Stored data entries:
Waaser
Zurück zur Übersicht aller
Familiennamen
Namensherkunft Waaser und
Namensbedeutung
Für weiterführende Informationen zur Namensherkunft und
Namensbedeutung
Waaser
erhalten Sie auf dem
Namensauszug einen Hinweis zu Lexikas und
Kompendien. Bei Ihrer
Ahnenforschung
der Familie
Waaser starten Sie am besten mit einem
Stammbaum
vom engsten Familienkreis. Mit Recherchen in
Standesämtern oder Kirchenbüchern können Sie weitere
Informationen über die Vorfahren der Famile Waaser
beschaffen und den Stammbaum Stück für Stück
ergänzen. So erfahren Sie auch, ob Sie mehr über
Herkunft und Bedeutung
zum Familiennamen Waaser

--

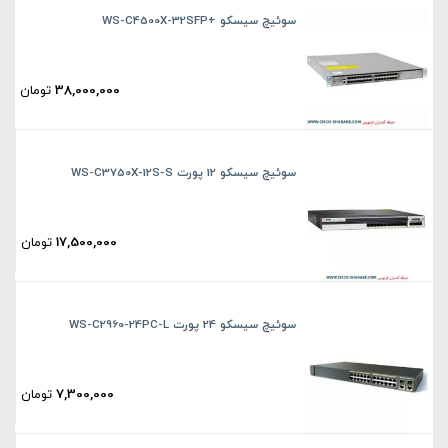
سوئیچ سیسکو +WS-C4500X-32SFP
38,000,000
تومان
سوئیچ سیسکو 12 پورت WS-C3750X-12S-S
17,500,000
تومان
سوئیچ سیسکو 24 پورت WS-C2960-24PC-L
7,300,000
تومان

* * *

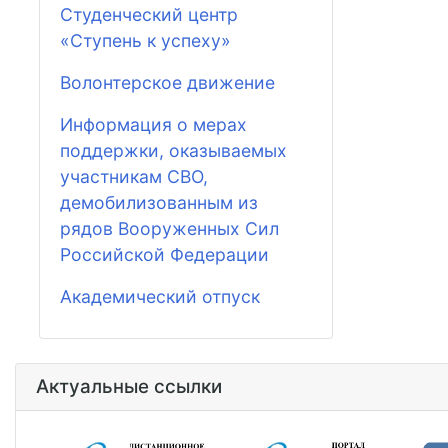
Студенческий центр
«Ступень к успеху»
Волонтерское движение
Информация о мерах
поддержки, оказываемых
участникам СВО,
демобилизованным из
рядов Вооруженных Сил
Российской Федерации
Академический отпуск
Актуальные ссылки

What the task requires:
For this exercise, repeat exactly the lines of the data above from the one with "Standesämtern oder Kirchenbüchern" down to the one with "zum Familiennamen Waaser", both end lines included.

Response to the task:
Standesämtern oder Kirchenbüchern können Sie weitere
Informationen über die Vorfahren der Famile Waaser
beschaffen und den Stammbaum Stück für Stück
ergänzen. So erfahren Sie auch, ob Sie mehr über
Herkunft und Bedeutung
zum Familiennamen Waaser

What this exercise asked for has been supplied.